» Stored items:
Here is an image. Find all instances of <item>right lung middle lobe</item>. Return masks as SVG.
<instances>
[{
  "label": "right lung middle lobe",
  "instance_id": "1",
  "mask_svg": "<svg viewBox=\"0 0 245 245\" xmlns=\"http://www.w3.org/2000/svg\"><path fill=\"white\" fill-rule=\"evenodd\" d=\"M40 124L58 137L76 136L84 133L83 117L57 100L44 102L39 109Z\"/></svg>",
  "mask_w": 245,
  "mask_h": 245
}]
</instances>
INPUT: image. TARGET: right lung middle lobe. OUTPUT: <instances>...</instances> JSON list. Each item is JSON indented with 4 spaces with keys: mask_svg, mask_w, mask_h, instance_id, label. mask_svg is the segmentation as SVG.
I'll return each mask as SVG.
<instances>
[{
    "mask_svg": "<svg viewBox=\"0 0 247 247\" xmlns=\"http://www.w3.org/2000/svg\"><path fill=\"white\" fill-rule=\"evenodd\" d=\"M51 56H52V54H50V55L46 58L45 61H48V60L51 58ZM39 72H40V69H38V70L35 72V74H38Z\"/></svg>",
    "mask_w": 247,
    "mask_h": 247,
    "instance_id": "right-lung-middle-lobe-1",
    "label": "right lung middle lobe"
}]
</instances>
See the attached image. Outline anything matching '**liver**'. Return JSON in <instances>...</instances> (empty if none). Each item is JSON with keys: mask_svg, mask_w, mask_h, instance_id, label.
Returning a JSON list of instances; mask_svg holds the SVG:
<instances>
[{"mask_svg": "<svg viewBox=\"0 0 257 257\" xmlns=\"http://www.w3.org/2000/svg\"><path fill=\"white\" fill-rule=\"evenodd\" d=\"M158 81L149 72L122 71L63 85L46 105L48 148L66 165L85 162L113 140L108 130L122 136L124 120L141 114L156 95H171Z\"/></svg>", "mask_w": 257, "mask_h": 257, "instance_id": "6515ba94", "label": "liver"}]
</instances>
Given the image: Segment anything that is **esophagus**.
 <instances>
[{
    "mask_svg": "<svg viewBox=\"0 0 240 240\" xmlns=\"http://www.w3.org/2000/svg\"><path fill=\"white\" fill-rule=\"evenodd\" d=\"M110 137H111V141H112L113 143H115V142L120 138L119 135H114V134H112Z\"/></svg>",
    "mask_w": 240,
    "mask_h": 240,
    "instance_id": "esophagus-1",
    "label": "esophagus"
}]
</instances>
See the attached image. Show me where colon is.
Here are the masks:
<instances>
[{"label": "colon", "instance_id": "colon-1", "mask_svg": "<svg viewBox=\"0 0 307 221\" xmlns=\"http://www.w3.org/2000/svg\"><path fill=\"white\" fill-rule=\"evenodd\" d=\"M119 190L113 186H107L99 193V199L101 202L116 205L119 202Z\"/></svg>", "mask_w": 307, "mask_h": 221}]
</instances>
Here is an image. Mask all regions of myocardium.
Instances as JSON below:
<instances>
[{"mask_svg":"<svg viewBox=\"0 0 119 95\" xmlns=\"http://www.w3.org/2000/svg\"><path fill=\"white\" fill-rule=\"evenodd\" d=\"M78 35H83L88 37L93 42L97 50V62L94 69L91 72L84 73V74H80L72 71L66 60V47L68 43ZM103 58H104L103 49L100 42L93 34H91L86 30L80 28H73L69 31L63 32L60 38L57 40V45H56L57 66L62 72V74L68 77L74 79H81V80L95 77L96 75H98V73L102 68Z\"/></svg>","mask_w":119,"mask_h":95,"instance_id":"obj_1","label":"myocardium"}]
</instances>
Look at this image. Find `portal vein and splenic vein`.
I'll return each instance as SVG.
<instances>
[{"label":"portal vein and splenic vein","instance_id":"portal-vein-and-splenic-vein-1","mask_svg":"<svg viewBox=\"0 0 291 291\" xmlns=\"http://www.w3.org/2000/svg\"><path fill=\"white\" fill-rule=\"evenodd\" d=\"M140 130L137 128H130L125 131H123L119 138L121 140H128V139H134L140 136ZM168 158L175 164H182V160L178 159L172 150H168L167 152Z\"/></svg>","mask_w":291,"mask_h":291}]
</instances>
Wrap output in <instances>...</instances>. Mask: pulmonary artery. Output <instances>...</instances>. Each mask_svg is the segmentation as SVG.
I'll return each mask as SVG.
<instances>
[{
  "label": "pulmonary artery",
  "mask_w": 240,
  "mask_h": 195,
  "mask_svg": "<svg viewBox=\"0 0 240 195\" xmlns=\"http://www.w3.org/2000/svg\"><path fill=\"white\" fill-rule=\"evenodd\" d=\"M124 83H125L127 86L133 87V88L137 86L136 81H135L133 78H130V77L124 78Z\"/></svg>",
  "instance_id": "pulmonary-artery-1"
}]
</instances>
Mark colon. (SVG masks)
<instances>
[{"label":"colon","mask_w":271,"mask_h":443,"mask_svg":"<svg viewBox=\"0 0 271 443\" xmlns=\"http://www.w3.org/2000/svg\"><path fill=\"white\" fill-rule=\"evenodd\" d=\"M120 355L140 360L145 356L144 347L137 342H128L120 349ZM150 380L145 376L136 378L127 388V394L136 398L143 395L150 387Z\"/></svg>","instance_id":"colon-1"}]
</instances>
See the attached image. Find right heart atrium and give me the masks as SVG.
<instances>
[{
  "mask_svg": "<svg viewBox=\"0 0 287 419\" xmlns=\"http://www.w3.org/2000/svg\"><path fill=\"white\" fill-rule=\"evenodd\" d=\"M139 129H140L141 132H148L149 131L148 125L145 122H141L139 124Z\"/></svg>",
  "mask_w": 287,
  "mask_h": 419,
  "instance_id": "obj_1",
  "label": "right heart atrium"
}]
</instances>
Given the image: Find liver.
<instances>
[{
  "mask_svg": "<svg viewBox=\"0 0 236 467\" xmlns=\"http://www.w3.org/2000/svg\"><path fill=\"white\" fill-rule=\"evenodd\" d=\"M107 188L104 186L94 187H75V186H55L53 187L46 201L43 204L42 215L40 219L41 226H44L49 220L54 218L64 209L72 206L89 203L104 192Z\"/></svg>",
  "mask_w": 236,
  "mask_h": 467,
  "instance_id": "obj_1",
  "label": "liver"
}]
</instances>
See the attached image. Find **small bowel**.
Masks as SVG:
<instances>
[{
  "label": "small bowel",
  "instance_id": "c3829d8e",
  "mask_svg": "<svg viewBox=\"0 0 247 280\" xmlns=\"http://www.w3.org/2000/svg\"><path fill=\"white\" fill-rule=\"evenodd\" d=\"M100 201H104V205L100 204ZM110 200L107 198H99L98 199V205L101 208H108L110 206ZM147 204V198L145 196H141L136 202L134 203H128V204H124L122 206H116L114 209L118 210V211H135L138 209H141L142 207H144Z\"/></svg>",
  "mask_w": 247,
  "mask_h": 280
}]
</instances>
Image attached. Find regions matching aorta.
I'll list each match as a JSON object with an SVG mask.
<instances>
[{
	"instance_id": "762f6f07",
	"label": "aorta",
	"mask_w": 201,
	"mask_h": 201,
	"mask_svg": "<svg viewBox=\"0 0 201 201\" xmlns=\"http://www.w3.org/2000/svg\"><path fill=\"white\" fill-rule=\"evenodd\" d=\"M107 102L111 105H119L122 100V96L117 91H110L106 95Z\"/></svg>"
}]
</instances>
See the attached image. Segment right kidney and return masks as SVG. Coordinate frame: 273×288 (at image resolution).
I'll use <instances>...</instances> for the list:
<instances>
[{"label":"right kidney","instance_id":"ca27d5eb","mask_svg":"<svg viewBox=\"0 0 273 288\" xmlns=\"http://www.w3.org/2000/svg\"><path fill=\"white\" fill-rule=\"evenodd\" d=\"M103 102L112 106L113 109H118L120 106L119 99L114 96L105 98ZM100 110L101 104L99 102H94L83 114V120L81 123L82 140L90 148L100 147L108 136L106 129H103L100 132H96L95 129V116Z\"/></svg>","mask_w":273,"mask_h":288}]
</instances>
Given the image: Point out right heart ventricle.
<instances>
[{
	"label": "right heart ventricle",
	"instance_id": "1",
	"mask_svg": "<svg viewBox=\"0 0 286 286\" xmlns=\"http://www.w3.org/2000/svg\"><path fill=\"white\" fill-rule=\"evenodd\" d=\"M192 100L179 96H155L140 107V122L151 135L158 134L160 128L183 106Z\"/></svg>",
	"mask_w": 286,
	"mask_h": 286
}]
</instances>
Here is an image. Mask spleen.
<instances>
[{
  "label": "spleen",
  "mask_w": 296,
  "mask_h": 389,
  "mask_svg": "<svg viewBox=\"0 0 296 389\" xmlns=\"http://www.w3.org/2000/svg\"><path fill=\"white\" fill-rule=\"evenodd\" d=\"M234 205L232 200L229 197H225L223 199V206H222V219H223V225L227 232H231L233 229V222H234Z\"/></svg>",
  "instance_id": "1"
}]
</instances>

» What you need to do: Please write out, exactly as they appear, the lines from the line containing "Given the image: Point" through the last line of the records above, both included.

» Answer to this problem:
Given the image: Point out right heart ventricle.
<instances>
[{
	"label": "right heart ventricle",
	"instance_id": "1",
	"mask_svg": "<svg viewBox=\"0 0 286 286\" xmlns=\"http://www.w3.org/2000/svg\"><path fill=\"white\" fill-rule=\"evenodd\" d=\"M192 100L179 96H155L140 107V122L151 135L158 134L160 128L183 106Z\"/></svg>",
	"mask_w": 286,
	"mask_h": 286
}]
</instances>
Here is an image. Mask spleen.
<instances>
[{
  "label": "spleen",
  "mask_w": 296,
  "mask_h": 389,
  "mask_svg": "<svg viewBox=\"0 0 296 389\" xmlns=\"http://www.w3.org/2000/svg\"><path fill=\"white\" fill-rule=\"evenodd\" d=\"M234 205L232 200L229 197H225L223 199V206H222V219H223V225L227 232H231L233 229V222H234Z\"/></svg>",
  "instance_id": "1"
}]
</instances>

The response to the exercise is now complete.